> **GOAL OF THE EXERCISE**
If a line in the listing includes the word "diện", copy it out.

> **PROVIDED RECORDS**
*** Begin section ***

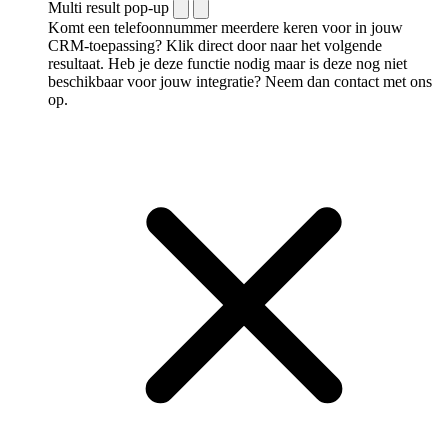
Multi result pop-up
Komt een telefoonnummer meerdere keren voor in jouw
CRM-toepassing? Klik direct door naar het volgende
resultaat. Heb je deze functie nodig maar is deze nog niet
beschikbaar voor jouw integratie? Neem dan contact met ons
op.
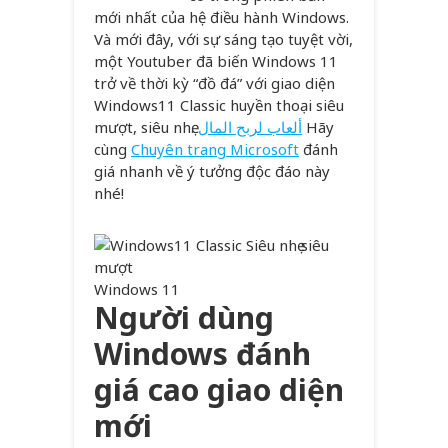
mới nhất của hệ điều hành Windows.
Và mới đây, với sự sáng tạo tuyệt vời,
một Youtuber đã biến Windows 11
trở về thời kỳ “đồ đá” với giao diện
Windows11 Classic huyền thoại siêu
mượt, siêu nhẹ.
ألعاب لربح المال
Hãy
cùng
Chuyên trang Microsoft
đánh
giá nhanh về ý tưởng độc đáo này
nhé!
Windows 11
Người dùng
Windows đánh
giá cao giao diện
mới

*** End section ***
*** Begin section ***

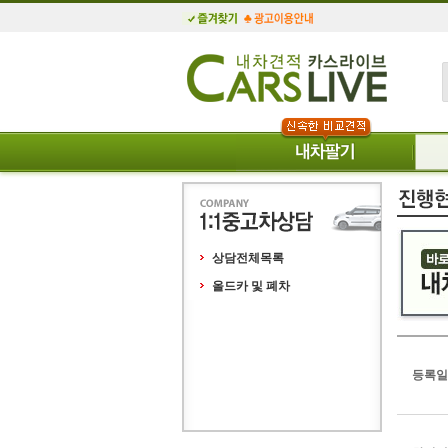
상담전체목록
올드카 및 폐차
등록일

*** End section ***

> **ANSWER FOR THIS EXERCISE**
trở về thời kỳ “đồ đá” với giao diện
giá cao giao diện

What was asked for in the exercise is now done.